I love how this is already on Ratebeer…
Just one commercial example (that I can find)
“Erste Dampfbierbrauerei Zwiesel W. Pfeiffer KG” I read about this beer in an old BYO magazine.
It’ll be cool to see if the banana and clove stuff comes through even without using wheat as a fermentable. Some people say that the hefeweizen yeast needs proteins that are only found in wheat to make those characteristics.
actually, the compounds that the yeast needs to create those flavors(bannana,clove,etc) come from malted barley not wheat.
(ie Cynic has no wheat,lots of clove,bubblegum and spice)
HTH
Cheers!
Already on Ratebeer? Losers.
It’s nice to see the beers like this from Schells, along with things like the Keller and the dunkel. I like to see this sort of style exploration rather than the more-hops-big-beer tired school of thought.
Both wheat and barley contain ferulic acid, so you can get the clove flavor from either. I’m not sure which grain has more, though.
That’s the compound I was trying to remember: Ferulic Acid. So probably the same acid rest at 109f-112f with the barley (instead of wheat) would get you enough of the Ferulic Acid for the yeast to make enough of the yummy clove phenols (4-vinyl guaiacol) to complement the banana esters.

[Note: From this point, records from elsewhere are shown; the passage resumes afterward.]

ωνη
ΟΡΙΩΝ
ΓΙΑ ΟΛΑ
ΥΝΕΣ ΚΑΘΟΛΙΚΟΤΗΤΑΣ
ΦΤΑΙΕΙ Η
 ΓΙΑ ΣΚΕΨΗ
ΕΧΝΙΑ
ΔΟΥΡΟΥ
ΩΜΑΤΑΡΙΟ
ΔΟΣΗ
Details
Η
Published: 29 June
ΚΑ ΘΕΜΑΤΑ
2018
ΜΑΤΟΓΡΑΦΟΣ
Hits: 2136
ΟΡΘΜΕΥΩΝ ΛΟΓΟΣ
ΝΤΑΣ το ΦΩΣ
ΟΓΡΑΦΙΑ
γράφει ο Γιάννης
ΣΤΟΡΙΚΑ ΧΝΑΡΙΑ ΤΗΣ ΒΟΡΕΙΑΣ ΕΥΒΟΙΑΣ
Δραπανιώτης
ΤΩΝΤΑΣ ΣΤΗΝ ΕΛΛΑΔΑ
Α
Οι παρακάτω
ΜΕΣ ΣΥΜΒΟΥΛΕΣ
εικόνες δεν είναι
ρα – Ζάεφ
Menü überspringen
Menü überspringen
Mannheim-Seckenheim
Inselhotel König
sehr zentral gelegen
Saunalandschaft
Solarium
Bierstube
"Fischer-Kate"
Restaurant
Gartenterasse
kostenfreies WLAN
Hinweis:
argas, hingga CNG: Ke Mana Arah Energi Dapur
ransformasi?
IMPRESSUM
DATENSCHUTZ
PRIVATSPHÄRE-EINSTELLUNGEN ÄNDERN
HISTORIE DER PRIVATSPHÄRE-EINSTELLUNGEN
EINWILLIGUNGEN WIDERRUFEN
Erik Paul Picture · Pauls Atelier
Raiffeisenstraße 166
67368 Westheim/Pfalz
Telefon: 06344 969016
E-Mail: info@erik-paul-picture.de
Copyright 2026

I’m looking forward to this beer!
How do you pronounce ‘Dampfbier’? It looks like a word that might generate confusion with the bar staff, especially if the bar is noisy.
“What can I get you?”
“I’ll have a damn beer.”
“Okay wiseguy! Which damn beer do you want?”
“Schell’s damn beer.”
“Damn it! We’ve got four different beers by Schell’s! Which one?”
Pronunciation guide for English-speakers:
“dumm-pff-beer”
Just got back from a trip to the Schell’s Brewery. They have the Dampfbier on tap in the tasting room. I absolutely loved it! I am a huge fan of the Hefeweizen, and this is basically a step up from that. I can’t wait for it to be released so I can have another!